Keasyikan kerja, saya sampai kaget ketika melihat jam sudah pukul 4. Saya mendengar banyak knalpot berisik memecah konsentrasi saya dan saya menutup laptop saya. Rombongan anak-anak… SMP mungkin ya? Mengendarai kendaraan bising ke areal gazebo kami yang ternyata mereka semua ingin berenang.
Tapi teman saya benar-benar hebat, suara knalpot yang mirip suara sangkakala abal-abal itu tidak mengganggunya sedikit pun. Harus saya pukul dengan kayu godamkah agar bisa bangun?
Oke, skip cerita, dia sudah bangun. Jangan tanya saya bagaimana saya membangunkannya. Kami shalat ashar di mushalla tempat wisata yang airnya benar-benar sejuk dan mushallanya bagus. InsyaAllah tidak ada nikmat yang saya dustakan ya Kariim…
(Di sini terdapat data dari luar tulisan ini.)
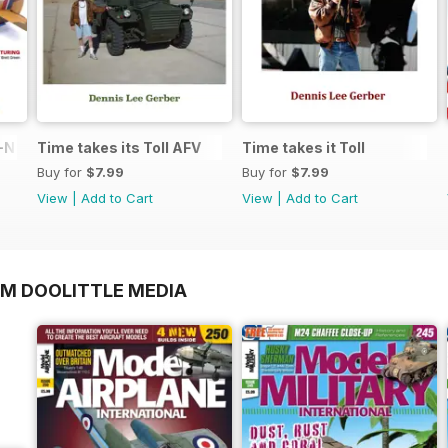
N in 1:48
Time takes its Toll AFV
Time takes it Toll
Buy for
$7.99
Buy for
$7.99
View
|
Add to Cart
View
|
Add to Cart
OM DOOLITTLE MEDIA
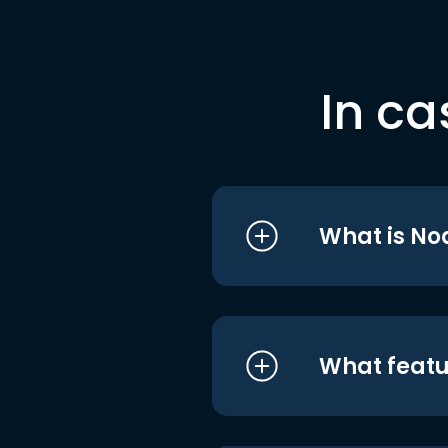
In ca
What is No
What featu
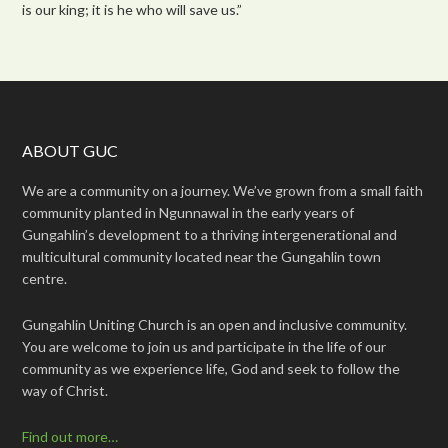
is our king; it is he who will save us.”
ABOUT GUC
We are a community on a journey. We’ve grown from a small faith
community planted in Ngunnawal in the early years of
Gungahlin’s development to a thriving intergenerational and
multicultural community located near the Gungahlin town
centre.
Gungahlin Uniting Church is an open and inclusive community.
You are welcome to join us and participate in the life of our
community as we experience life, God and seek to follow the
way of Christ.
Find out more…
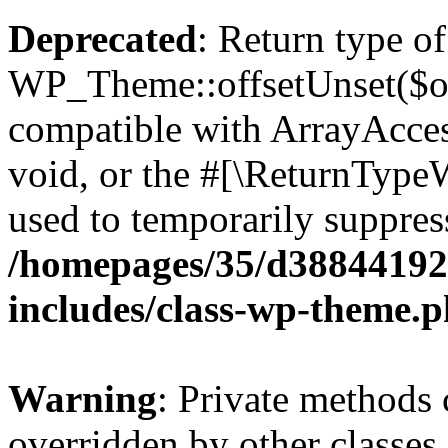
Deprecated
: Return type of
WP_Theme::offsetUnset($off
compatible with ArrayAcces
void, or the #[\ReturnTypeW
used to temporarily suppress
/homepages/35/d38844192
includes/class-wp-theme.
Warning
: Private methods 
overridden by other classes 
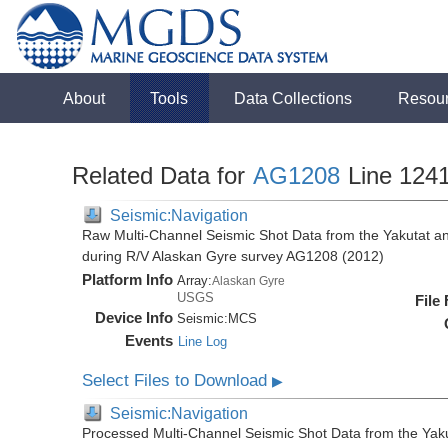
About
Tools
Data Collections
Resou
Related Data for
AG1208
Line 124
Seismic:Navigation
Raw Multi-Channel Seismic Shot Data from the Yakutat a
during R/V Alaskan Gyre survey AG1208 (2012)
Platform Info
Array:
Alaskan Gyre
USGS
File
Device Info
Seismic:
MCS
Events
Line Log
Select Files to Download
▶
Seismic:Navigation
Processed Multi-Channel Seismic Shot Data from the Yak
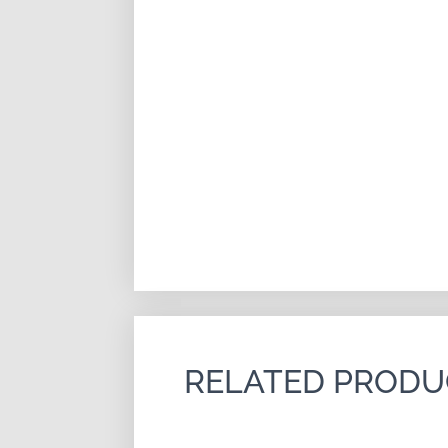
RELATED PRODU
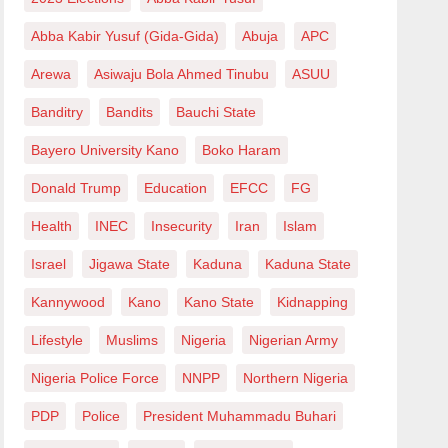
Abba Kabir Yusuf (Gida-Gida)
Abuja
APC
Arewa
Asiwaju Bola Ahmed Tinubu
ASUU
Banditry
Bandits
Bauchi State
Bayero University Kano
Boko Haram
Donald Trump
Education
EFCC
FG
Health
INEC
Insecurity
Iran
Islam
Israel
Jigawa State
Kaduna
Kaduna State
Kannywood
Kano
Kano State
Kidnapping
Lifestyle
Muslims
Nigeria
Nigerian Army
Nigeria Police Force
NNPP
Northern Nigeria
PDP
Police
President Muhammadu Buhari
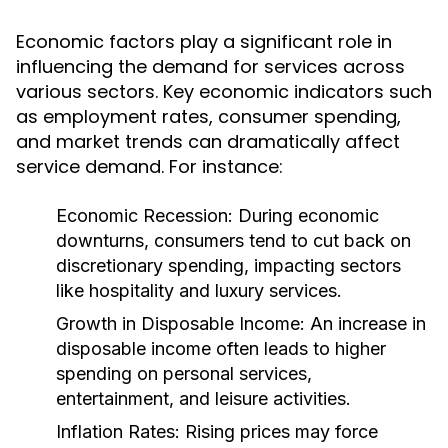
Economic factors play a significant role in
influencing the demand for services across
various sectors. Key economic indicators such
as employment rates, consumer spending,
and market trends can dramatically affect
service demand. For instance:
Economic Recession:
During economic
downturns, consumers tend to cut back on
discretionary spending, impacting sectors
like hospitality and luxury services.
Growth in Disposable Income:
An increase in
disposable income often leads to higher
spending on personal services,
entertainment, and leisure activities.
Inflation Rates:
Rising prices may force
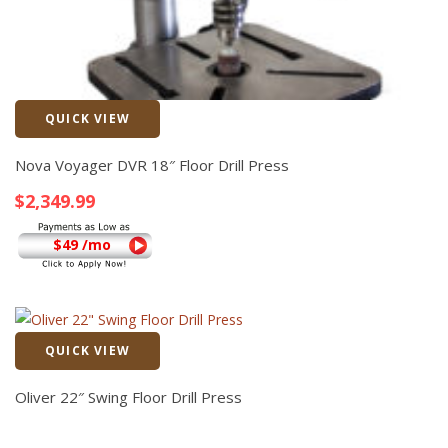
QUICK VIEW
Quick View
Nova Voyager DVR 18″ Floor Drill Press
$
2,349.99
$49 /mo
QUICK VIEW
Quick View
Oliver 22″ Swing Floor Drill Press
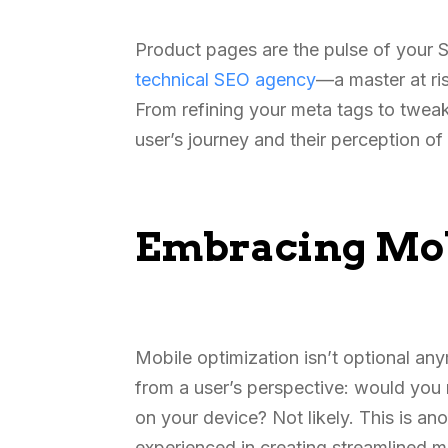
Product pages are the pulse of your S
technical SEO agency
—a master at ri
From refining your meta tags to tweak
user’s journey and their perception o
Embracing Mob
Mobile optimization isn’t optional an
from a user’s perspective: would you r
on your device? Not likely. This is an
experienced in creating streamlined m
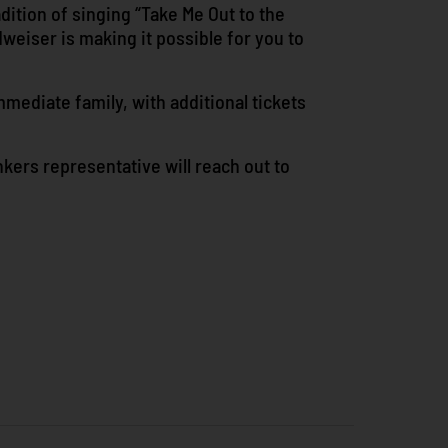
adition of singing “Take Me Out to the
weiser is making it possible for you to
mmediate family, with additional tickets
onkers representative will reach out to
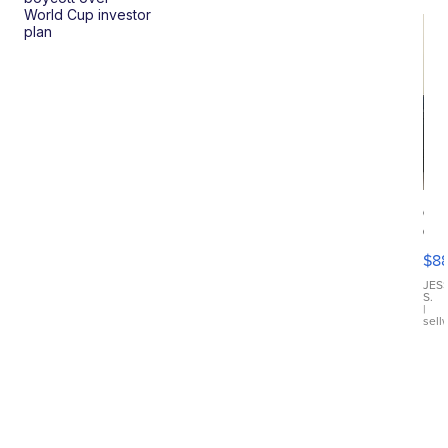
World Cup investor
plan
Ca
Gx
ma
$8
III
JES
S.
|
sell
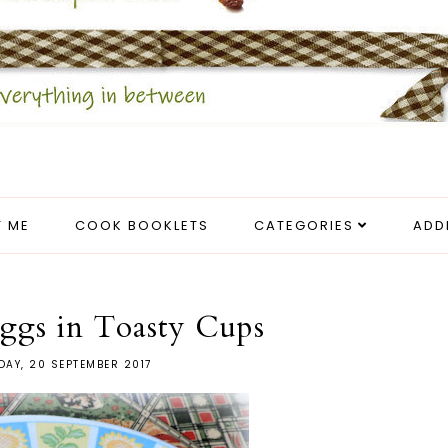
 ME
COOK BOOKLETS
CATEGORIES
ADD
ggs in Toasty Cups
AY, 20 SEPTEMBER 2017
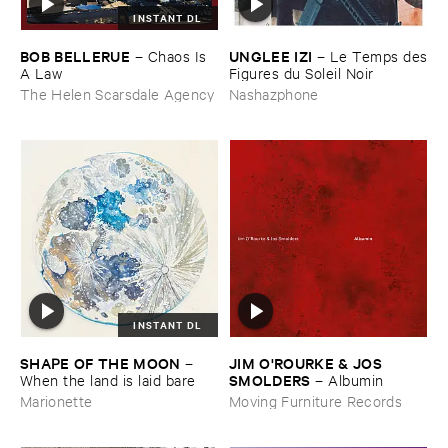
INSTANT DL
BOB ​BELLERUE
UNGLEE ​IZI
–
Chaos ​Is ​
–
Le ​Temps ​des
A ​Law
​Figures ​du ​Soleil ​Noir
The Helen Scarsdale Agency
Nashazphone
INSTANT DL
SHAPE ​OF ​THE ​MOON
JIM ​O'​ROURKE & ​JOS ​
–
SMOLDERS
When ​the ​land ​is ​laid ​bare
–
Albumin
Marionette
Moving Furniture Records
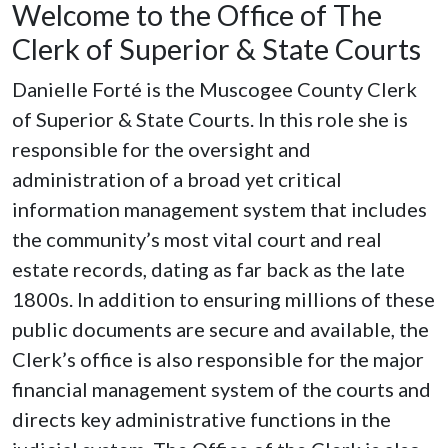
Welcome to the Office of The
Clerk of Superior & State Courts
Danielle Forté is the Muscogee County Clerk
of Superior & State Courts. In this role she is
responsible for the oversight and
administration of a broad yet critical
information management system that includes
the community’s most vital court and real
estate records, dating as far back as the late
1800s. In addition to ensuring millions of these
public documents are secure and available, the
Clerk’s office is also responsible for the major
financial management system of the courts and
directs key administrative functions in the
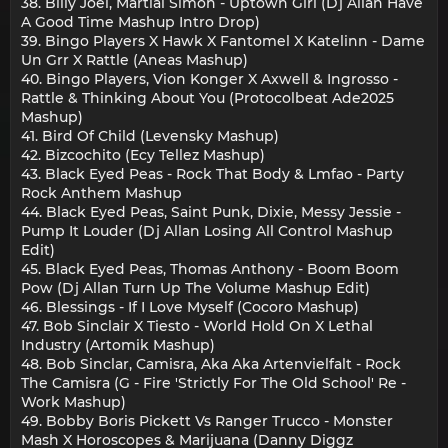
38. Billy Joel, Martial Simon - Uptown Girl (Dj Allan Have
A Good Time Mashup Intro Drop)
39. Bingo Players X Hawk X Fantomel X Katelinn - Dame
Un Grr X Rattle (Aneas Mashup)
40. Bingo Players, Vion Konger X Axwell & Ingrosso -
Rattle & Thinking About You (Protocolbeat Ade2025
Mashup)
41. Bird Of Child (Levensky Mashup)
42. Bizcochito (Ecy Tellez Mashup)
43. Black Eyed Peas - Rock That Body & Lmfao - Party
Rock Anthem Mashup
44. Black Eyed Peas, Saint Punk, Dixie, Messy Jessie -
Pump It Louder (Dj Allan Losing All Control Mashup
Edit)
45. Black Eyed Peas, Thomas Anthony - Boom Boom
Pow (Dj Allan Turn Up The Volume Mashup Edit)
46. Blessings - If I Love Myself (Cocoro Mashup)
47. Bob Sinclair X Tiesto - World Hold On X Lethal
Industry (Artomik Mashup)
48. Bob Sinclar, Camisra, Aka Aka Artenvielfalt - Rock
The Camisra (G - Fire 'Strictly For The Old School' Re -
Work Mashup)
49. Bobby Boris Pickett Vs Ranger Trucco - Monster
Mash X Horoscopes & Marijuana (Danny Diggz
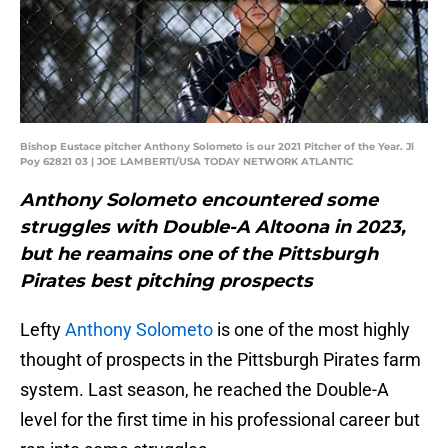
Bishop Eustace pitcher Anthony Solometo is our 2021 Pitcher of the Year. Jl
Poy 62821 03 | JOE LAMBERTI/USA TODAY NETWORK ATLANTIC
Anthony Solometo encountered some
struggles with Double-A Altoona in 2023,
but he reamains one of the Pittsburgh
Pirates best pitching prospects
Lefty
Anthony Solometo
is one of the most highly
thought of prospects in the Pittsburgh Pirates farm
system. Last season, he reached the Double-A
level for the first time in his professional career but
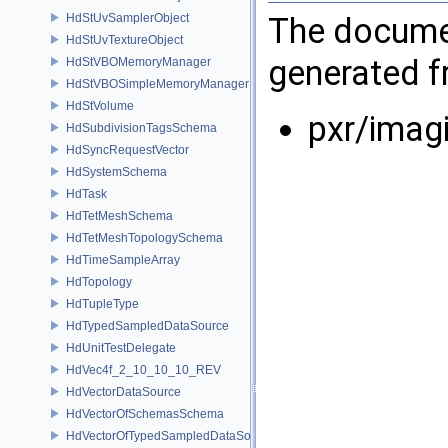
The documen
HdStUvSamplerObject
HdStUvTextureObject
generated fr
HdStVBOMemoryManager
HdStVBOSimpleMemoryManager
HdStVolume
pxr/imag
HdSubdivisionTagsSchema
HdSyncRequestVector
HdSystemSchema
HdTask
HdTetMeshSchema
HdTetMeshTopologySchema
HdTimeSampleArray
HdTopology
HdTupleType
HdTypedSampledDataSource
HdUnitTestDelegate
HdVec4f_2_10_10_10_REV
HdVectorDataSource
HdVectorOfSchemasSchema
HdVectorOfTypedSampledDataSourcesSchema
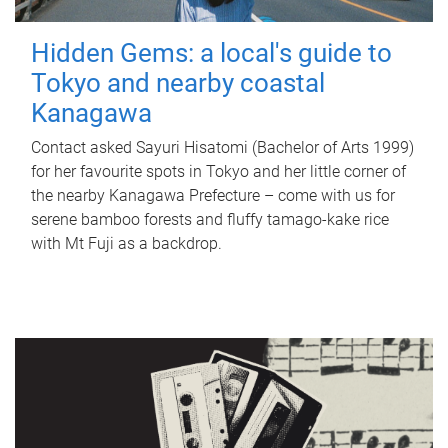
Hidden Gems: a local's guide to
Tokyo and nearby coastal
Kanagawa
Contact asked Sayuri Hisatomi (Bachelor of Arts 1999)
for her favourite spots in Tokyo and her little corner of
the nearby Kanagawa Prefecture – come with us for
serene bamboo forests and fluffy tamago-kake rice
with Mt Fuji as a backdrop.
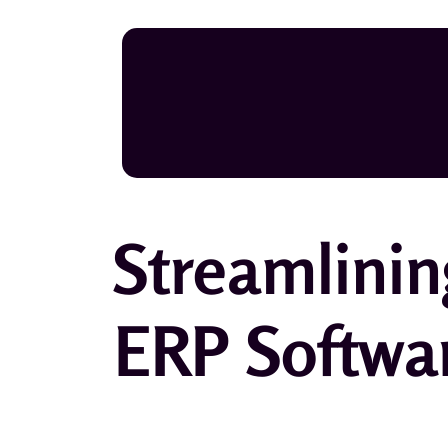
Streamlinin
ERP Softwa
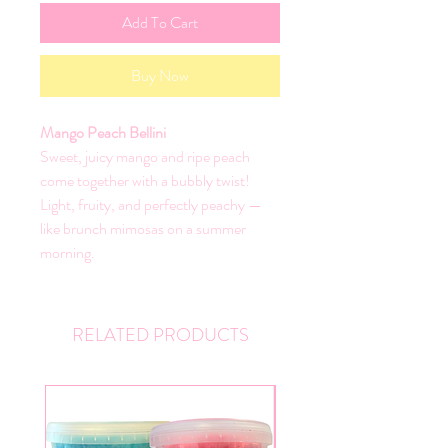
Add To Cart
Buy Now
Mango Peach Bellini
Sweet, juicy mango and ripe peach
come together with a bubbly twist!
Light, fruity, and perfectly peachy —
like brunch mimosas on a summer
morning.
RELATED PRODUCTS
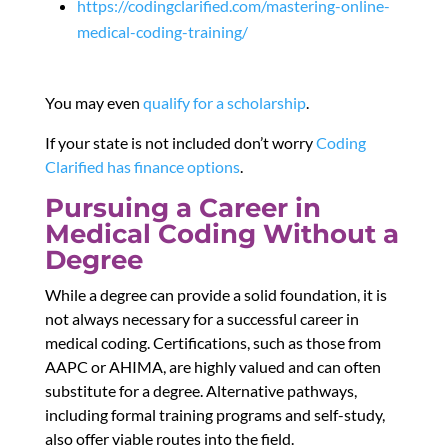
https://codingclarified.com/mastering-online-
medical-coding-training/
You may even
qualify for a scholarship
.
If your state is not included don’t worry
Coding
Clarified has finance options
.
Pursuing a Career in
Medical Coding Without a
Degree
While a degree can provide a solid foundation, it is
not always necessary for a successful career in
medical coding. Certifications, such as those from
AAPC or AHIMA, are highly valued and can often
substitute for a degree. Alternative pathways,
including formal training programs and self-study,
also offer viable routes into the field.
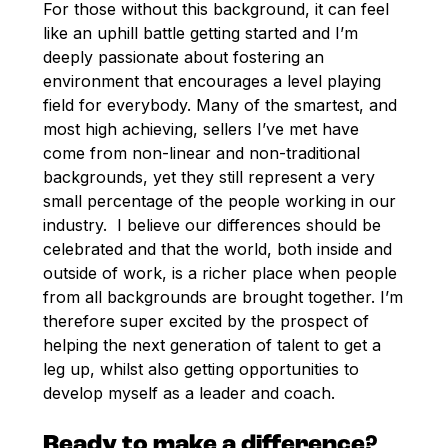
For those without this background, it can feel
like an uphill battle getting started and I’m
deeply passionate about fostering an
environment that encourages a level playing
field for everybody. Many of the smartest, and
most high achieving, sellers I’ve met have
come from non-linear and non-traditional
backgrounds, yet they still represent a very
small percentage of the people working in our
industry. I believe our differences should be
celebrated and that the world, both inside and
outside of work, is a richer place when people
from all backgrounds are brought together. I’m
therefore super excited by the prospect of
helping the next generation of talent to get a
leg up, whilst also getting opportunities to
develop myself as a leader and coach.
Ready to make a difference?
Selepas shalat, saya ingat bahwa tempat ini dekat dengan jalan raya Puncak. Jadi saya tawarkan teman saya untuk melipir ke masjid At-Taawun untuk berburu takjil. Dia menyanggupi.
Bye… Curug Cipamingkis.
DUH, ADUH! ADUH! Jalanannya ternyata rusak parah! Bahkan tambah hancur persis setelah memasuki plang “Selamat Datang di Kabupaten Cianjur”. Benar-benar aib daerah yang terpampang jelas, padahal pemandangannya biyutippul sumpah lho! Saya menyiapkan diri saya jika nanti teman saya menagih biaya servis kendaraannya kepada saya, hehe…
Eh, saya lihat bus-bus sudah banyak yang lewat Puncak? Asikk, selanjutnya ke Puncak bisa kembali pakai kendaraan umum setelah sebelumnya dilarang karena katanya bus-bus tersebut jadi biang jalan longsor. What?!